BLIND ALLEY-GORIES.
By Dunno Währiar.
(Translated from the original Lappish by Mr. Punch's own Hyperborean Enthusiast.)
No. IV.—Signs and Wonders.
I sat on the beach one forenoon in midsummer. A great number of people were doing much the same. The rhapsodists and orators, the blameless Ethiopians with their barbaric instruments of music, the itinerant magicians with their wands, the statuesque groups posed before the tripod of the photographer, the snow-white sea-chariots with crimson wheels, the bare-legged riders on antique steeds, made me fancy I was gazing at a scene of Southern Hellenic life. Why I know not—for it was not in the least like.
Then I saw an enormous black hand stretch down over the fjord. I was not alarmed, for I am becoming accustomed to apparitions of this kind.
It set weird signs and black marks upon the railings of the jetty, and on the white sides of the bathing machines, and on the sails of the fishing-boats, and when I turned about, the parade itself was plastered with tablets.
And on all things had the New Lawgiver incised in letters of gold and azure and purple upon shining tables the new commandments:
"Use Skäuerskjin's Soap!"; "Try Tommeliden Tonic!"; "Buy Boömpvig's Pills!"; "Ask for Baldersen's Hairwash!"

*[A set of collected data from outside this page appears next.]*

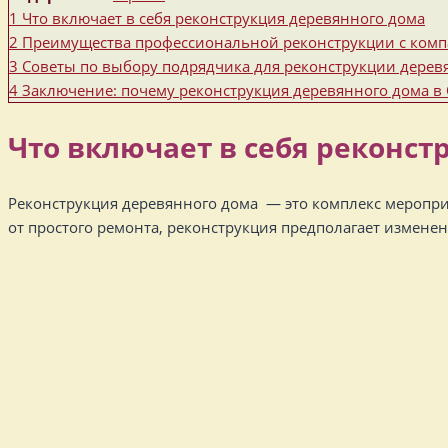
1
Что включает в себя реконструкция деревянного дома
2
Преимущества профессиональной реконструкции с комп
3
Советы по выбору подрядчика для реконструкции дерев
4
Заключение: почему реконструкция деревянного дома 
Что включает в себя реконст
Реконструкция деревянного дома — это комплекс меропри
от простого ремонта, реконструкция предполагает измен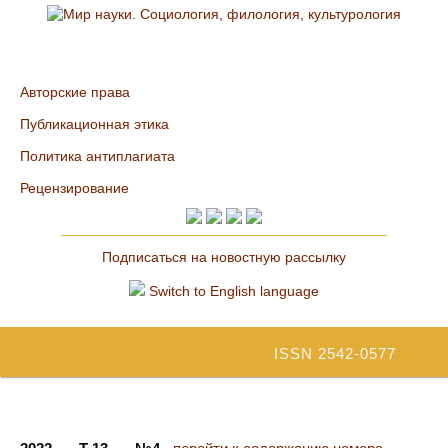
Авторские права
Публикационная этика
Политика антиплагиата
Рецензирование
Подписаться на новостную рассылку
Switch to English language
ISSN 2542-0577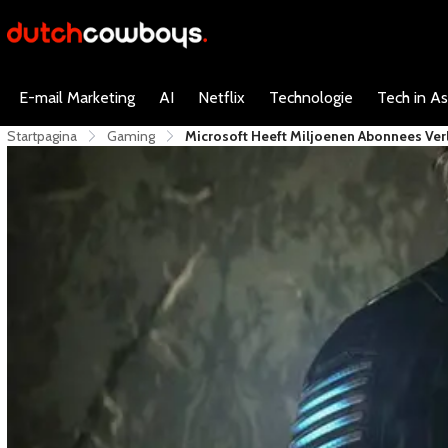
E-mail Marketing
AI
Netflix
Technologie
Tech in As
Startpagina
Gaming
Microsoft Heeft Miljoenen Abonnees Ve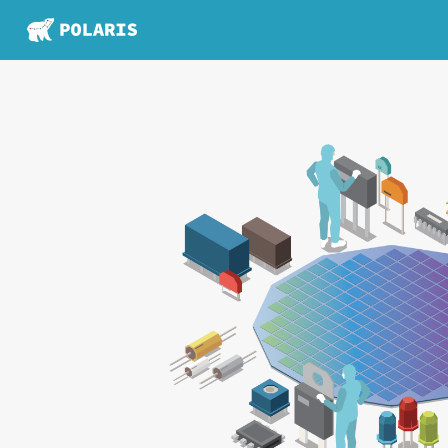
학위/강좌
개설교과목명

And I heard the voice of the wild waves saying, as they lapped up over the cheap sandshoes and saturated paper bags full of gingerbread nuts:
"This is the new moral law. That men should cherish the outside and insides of their bodies, and keep them clean, like precious vessels of brass and copper. Rather to let the picturesque perish than forget for a moment which is the best soap for the complexion, and which will not wash clothes. Never to see a ship spreading her canvas like a sea bird without associations of a Purifying Saline Draught or a Relishing Pickle. To ask and see that ye procure!"